1°) d'annuler le jugement n° 1904920 du 2 juillet 2021 du tribunal administratif de Montreuil ;

2°) d'annuler l'arrêté du 9 mars 2017 du directeur général des douanes et droits indirects prononçant à son encontre la sanction de la révocation, la lettre du 16 janvier 2017 par laquelle la sous-directrice des ressources humaines, des relations sociales et de l'organisation de la direction générale des douanes et droits indirects l'a informée de la date de la séance du conseil de discipline, ainsi que l'avis émis par le conseil de discipline le 24 février 2017 ;

3°) de condamner l'Etat à lui verser la somme de 102 000 euros en réparation des préjudices qu'elle estime avoir subis, assortis des intérêts et de leur capitalisation ;

4°) d'enjoindre au ministre de l'économie, des finances et de la relance, d'une part, de la réintégrer dans son corps en reconstituant sa carrière, d'autre part, de l'affecter dans des fonctions qui ne soient pas situées à l'aéroport de Roissy-Charles-de-Gaulle,

5°) de mettre à la charge de l'Etat la somme de 3 000 euros sur le fondement de l'article L. 761-1 du code de justice administrative.

Elle soutient que :

- le jugement est entaché d'irrégularité, dès lors qu'il n'a ni visé ni analysé le dernier mémoire qu'elle a produit ;

- c'est à tort que le tribunal a écarté comme tardives ses conclusions tendant à l'annulation de l'arrêté du 9 mars 2017 ;

- cet arrêté doit être regardé comme un acte inexistant ;

- les droits de la défense ont été méconnus ;

- elle n'a pas été informée des griefs retenus à son encontre ni de la possibilité d'obtenir la communication de son dossier ;

- elle n'a pu bénéficier de l'assistance d'un défenseur de son choix ;

- elle s'est trouvée dépourvue de tout document au soutien de sa défense ;

- les conclusions indemnitaires n'avaient pas à être précédées d'une demande préalable.

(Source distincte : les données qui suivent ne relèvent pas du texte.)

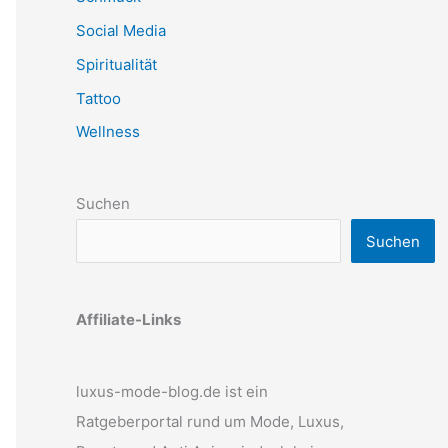
Social Media
Spiritualität
Tattoo
Wellness
Suchen
Suchen
Affiliate-Links
luxus-mode-blog.de ist ein
Ratgeberportal rund um Mode, Luxus,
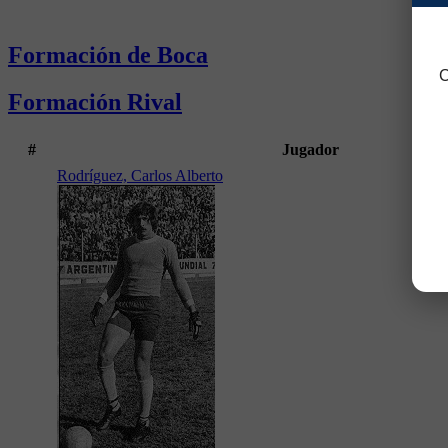
Formación de Boca
C
Formación Rival
#
Jugador
Rodríguez, Carlos Alberto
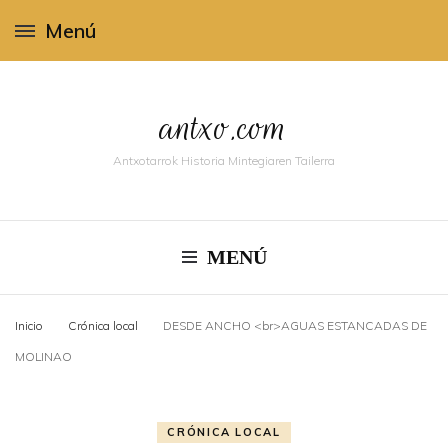
Menú
antxo.com
Antxotarrok Historia Mintegiaren Tailerra
MENÚ
Inicio
Crónica local
DESDE ANCHO <br>AGUAS ESTANCADAS DE
MOLINAO
CRÓNICA LOCAL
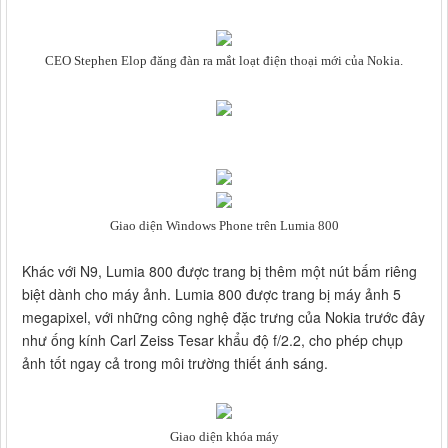
CEO Stephen Elop đăng đàn ra mắt loạt điện thoại mới của Nokia.
Giao diện Windows Phone trên Lumia 800
Khác với N9, Lumia 800 được trang bị thêm một nút bấm riêng
biệt dành cho máy ảnh. Lumia 800 được trang bị máy ảnh 5
megapixel, với những công nghệ đặc trưng của Nokia trước đây
như ống kính Carl Zeiss Tesar khẩu độ f/2.2, cho phép chụp
ảnh tốt ngay cả trong môi trường thiết ánh sáng.
Giao diện khóa máy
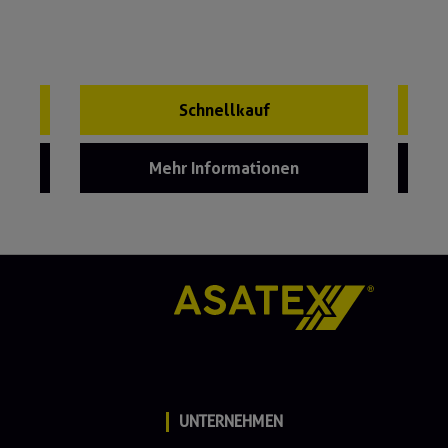
Schnellkauf
Mehr Informationen
UNTERNEHMEN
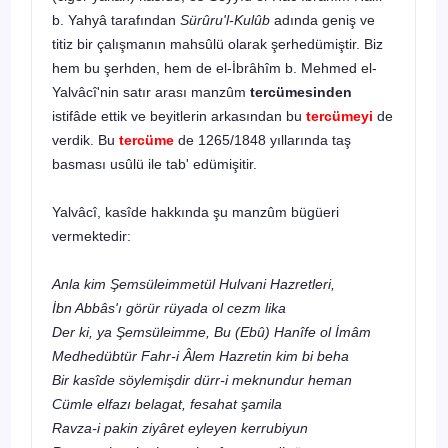
b. Yahyâ tarafından
Sürûru'l-Kulûb
adında geniş ve
titiz bir çalışmanın mahsûlü olarak şerhedümiştir. Biz
hem bu şerhden, hem de el-İbrâhîm b. Mehmed el-
Yalvâcî'nin satır arası manzûm
tercümesinden
istifâde ettik ve beyitlerin arkasından bu
tercümeyi
de
verdik. Bu
tercüme
de 1265/1848 yıllarında taş
basması usûlü ile tab' edümişitir.
Yalvâcî, kasîde hakkında şu manzûm bügüeri
vermektedir:
Anla kim Şemsüleimmetül Hulvani Hazretleri,
İbn Abbâs'ı görür rüyada ol cezm lika
Der ki, ya Şemsüleimme, Bu (Ebû) Hanîfe ol İmâm
Medhedübtür Fahr-i Âlem Hazretin kim bi beha
Bir kasîde söylemişdir dürr-i meknundur heman
Cümle elfazı belagat, fesahat şamila
Ravza-i pakin ziyâret eyleyen kerrubiyun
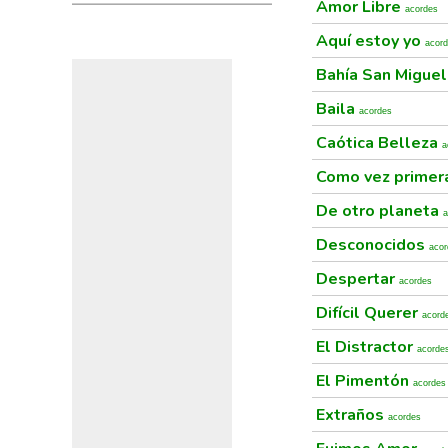
Amor Libre
acordes
Aquí estoy yo
acor
Bahía San Migue
Baila
acordes
Caótica Belleza
a
Como vez prime
De otro planeta
a
Desconocidos
acor
Despertar
acordes
Difícil Querer
acord
El Distractor
acorde
El Pimentón
acordes
Extraños
acordes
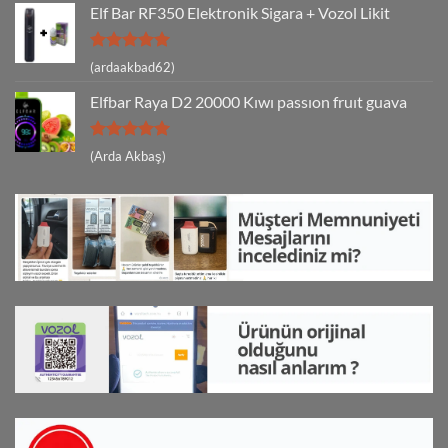
Elf Bar RF350 Elektronik Sigara + Vozol Likit
5 üzerinden
(ardaakbad62)
5
oy aldı
Elfbar Raya D2 20000 Kıwı passıon fruıt guava
5 üzerinden
(Arda Akbaş)
5
oy aldı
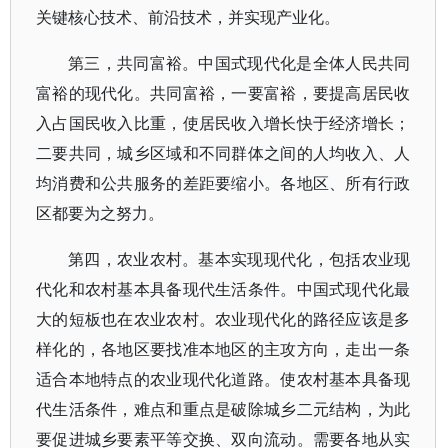
关键核心技术、前沿技术，并实现产业化。
第三，共同富裕。中国式现代化是全体人民共同
富裕的现代化。共同富裕，一要富裕，要提高居民收
入占国民收入比重，使居民收入增长快于经济增长；
二要共同，城乡区域和不同群体之间的人均收入、人
均消费和公共服务的差距要缩小。各地区、所有行政
区都要为之努力。
第四，农业农村。基本实现现代化，包括农业现
代化和农村基本具备现代生活条件。中国式现代化最
大的短板也在农业农村。农业现代化的路径应该是多
样化的，各地区要找准本地区的主攻方向，走出一条
适合本地特点的农业现代化道路。使农村基本具备现
代生活条件，难点和重点是破除城乡二元结构，为此
要促进城乡要素平等交换、双向流动。需要各地从实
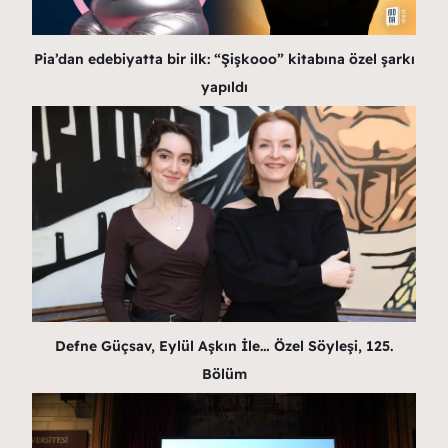
Pia’dan edebiyatta bir ilk: “Şişkooo” kitabına özel şarkı
yapıldı
Defne Güçsav, Eylül Aşkın İle… Özel Söyleşi, 125.
Bölüm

Par un mémoire en défense, enregistré le 26 janvier 2022, le ministre de l'économie, des finances et de la relance conclut au rejet de la requête.

Il fait valoir que :

- la requérante ne peut utilement se prévaloir des erreurs de droit, de fait et des dénaturations que les premiers juges auraient commises pour contester la régularité du jugement contesté ;

- le jugement n'est entaché d'aucune irrégularité ;

- les conclusions aux fins d'annulation de l'arrêté du 9 mars 2017 présentées devant le tribunal administratif de Montreuil étaient tardives ;

- les conclusions aux fins d'annulation de la lettre du 16 janvier 2017 et de l'avis du conseil de discipline en date du 24 février 2017 sont irrecevables dès lors qu'elles sont dirigées contre des actes préparatoires.

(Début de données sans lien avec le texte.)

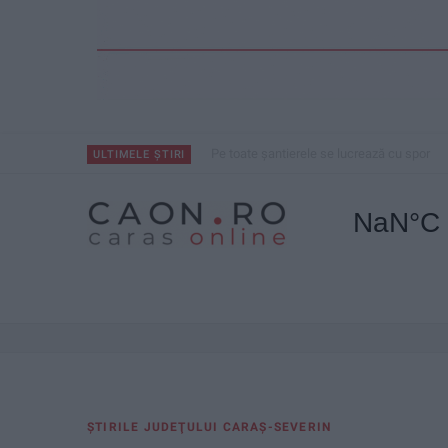
Pe toate șantierele se lucrează cu spor
ULTIMELE ȘTIRI
ŞTIRILE JUDEŢULUI CARAŞ-SEVERIN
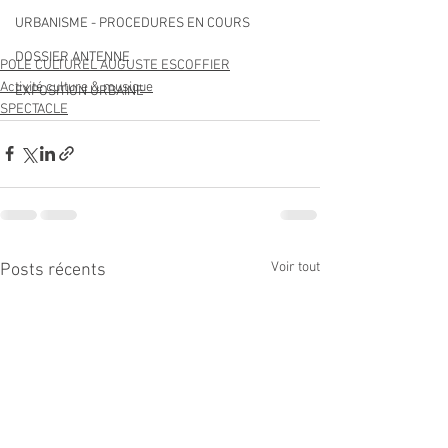
URBANISME - PROCEDURES EN COURS
DOSSIER ANTENNE
POLE CULTUREL AUGUSTE ESCOFFIER
Activité culture & musique
EXPOSITION URBAINE
SPECTACLE
Voir tout
Posts récents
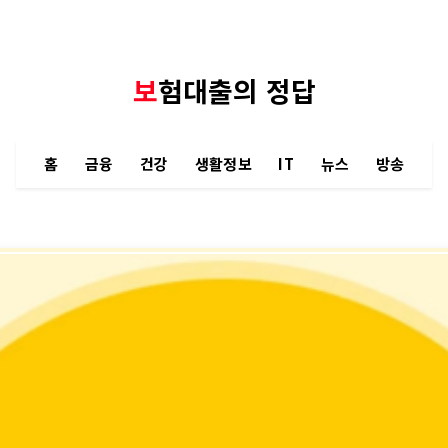
보험대출의 정답
홈
금융
건강
생활정보
IT
뉴스
방송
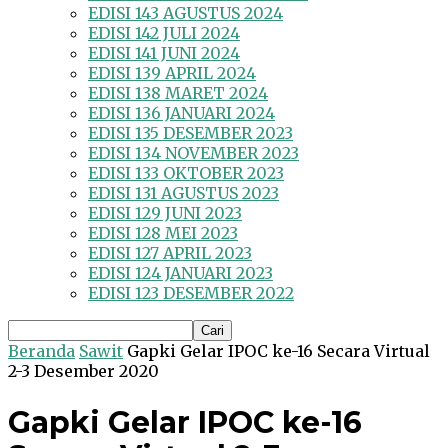
EDISI 143 AGUSTUS 2024
EDISI 142 JULI 2024
EDISI 141 JUNI 2024
EDISI 139 APRIL 2024
EDISI 138 MARET 2024
EDISI 136 JANUARI 2024
EDISI 135 DESEMBER 2023
EDISI 134 NOVEMBER 2023
EDISI 133 OKTOBER 2023
EDISI 131 AGUSTUS 2023
EDISI 129 JUNI 2023
EDISI 128 MEI 2023
EDISI 127 APRIL 2023
EDISI 124 JANUARI 2023
EDISI 123 DESEMBER 2022
Beranda
Sawit
Gapki Gelar IPOC ke-16 Secara Virtual
2-3 Desember 2020
Gapki Gelar IPOC ke-16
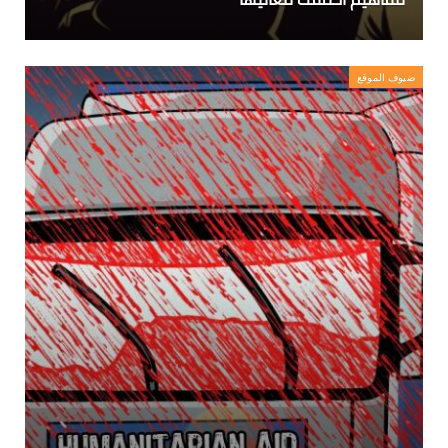
ضيوف الموقع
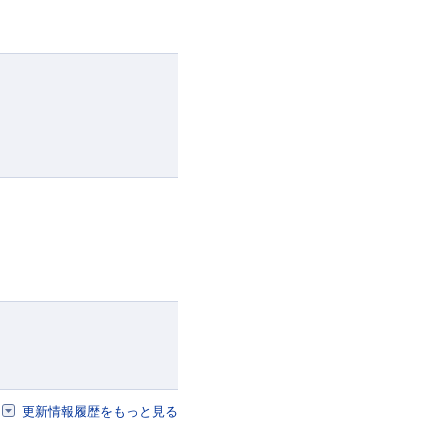
更新情報履歴をもっと見る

Vu les autres pièces du dossier.

Vu :

- la loi n° 83-634 du 13 juillet 1983 ;

- la loi n° 84-16 du 11 janvier 1984 ;

- le décret n° 82-451 du 28 mai 1982 ;

- le décret n° 84-961 du 25 octobre 1984 ;

- et le code de justice administrative.

Les parties ont été régulièrement averties du jour de l'audience.

Ont été entendus au cours de l'audience publique :

- le rapport de M. C...,

- et les conclusions de Mme Lescaut, rapporteure publique.

Considérant ce qui suit :

1. Par un arrêté du 9 mars 2017, le directeur général des douanes et droits indirects a infligé à Mme D..., inspectrice des douanes, la sanction de la révocation. Mme D... relève appel du jugement par lequel le tribunal administratif de Montreuil a rejeté ses conclusions tendant à l'annulation de cet arrêté, de la lettre du 16 janvier 2017 la convoquant devant le conseil de discipline, et de l'avis du conseil de discipline émis le 24 février 2017, ainsi qu'à la condamnation de l'Etat au versement d'une somme de 102 000 euros en réparation des préjudices qu'elle estime avoir subis.

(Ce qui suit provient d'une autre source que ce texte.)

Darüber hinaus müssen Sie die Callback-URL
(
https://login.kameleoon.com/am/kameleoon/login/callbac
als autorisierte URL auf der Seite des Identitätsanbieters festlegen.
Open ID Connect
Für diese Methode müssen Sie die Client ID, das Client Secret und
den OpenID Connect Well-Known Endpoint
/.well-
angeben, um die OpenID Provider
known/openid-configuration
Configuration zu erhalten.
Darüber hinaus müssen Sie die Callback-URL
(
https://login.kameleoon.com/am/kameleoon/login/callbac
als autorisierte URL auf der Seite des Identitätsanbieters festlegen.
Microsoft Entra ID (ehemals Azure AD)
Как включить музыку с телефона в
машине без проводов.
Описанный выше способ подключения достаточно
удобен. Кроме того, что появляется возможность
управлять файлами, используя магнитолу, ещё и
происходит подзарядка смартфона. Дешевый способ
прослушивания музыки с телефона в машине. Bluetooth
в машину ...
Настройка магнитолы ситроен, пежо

Sur la régularité du jugement attaqué :

En ce qui concerne le défaut de visa et d'analyse d'un mémoire :

2. Aux termes de l'article R. 741-2 du code de justice administrative : " La décision [...] contient [...] l'analyse des conclusions et mémoires [...] ". Mme D... soutient que le jugement attaqué n'a ni visé ni analysé son dernier mémoire. Toutefois, ce mémoire, enregistré le 13 mai 2020, soit avant la clôture de l'instruction, laquelle a été fixée, par une ordonnance du 26 juin 2020, au 13 juillet 2020, a bien été visé et analysé par les premiers juges. Par suite, le moyen doit être écarté.

En ce qui concerne la tardiveté :

3. Aux termes du premier alinéa de l'article R. 421-1 du code de justice administrative : " La juridiction ne peut être saisie que par voie de recours formé contre une décision, et ce, dans les deux mois à partir de la notification ou de la publication de la décision attaquée ". Aux termes de l'article R. 421-5 du même code : " Les délais de recours contre une décision administrative ne sont opposables qu'à la condition d'avoir été mentionnés, ainsi que les voies de recours, dans la notification de la décision ".

4. Un acte ne peut être regardé comme inexistant que s'il est dépourvu d'existence matérielle ou s'il est entaché d'un vice d'une gravité telle qu'il affecte, non seulement sa légalité, mais son existence même.

5. Mme D... soutient que la sanction qui lui a été infligée constituerait un acte inexistant, de sorte que les délais de recours ne pourraient lui être opposables. Toutefois, les moyens qu'elle soulève, tirés de ce qu'elle aurait été convoquée devant le conseil de discipline par une autorité incompétente pour ce faire, qu'elle n'aurait pas été informée des griefs retenus à son encontre ni de la possibilité d'obtenir la communication de l'intégralité de son dossier, que l'administration aurait méconnu les droits de la défense, et que la sanction contestée violerait le principe " non bis idem ", ne sont, en tout état de cause, pas de nature à affecter l'existence même de la sanction contestée. Par suite, Mme D... n'est pas fondée à soutenir que la sanction disciplinaire qui lui a été infligée serait un acte inexistant dont le juge administratif pourrait constater la nullité sans condition de délai.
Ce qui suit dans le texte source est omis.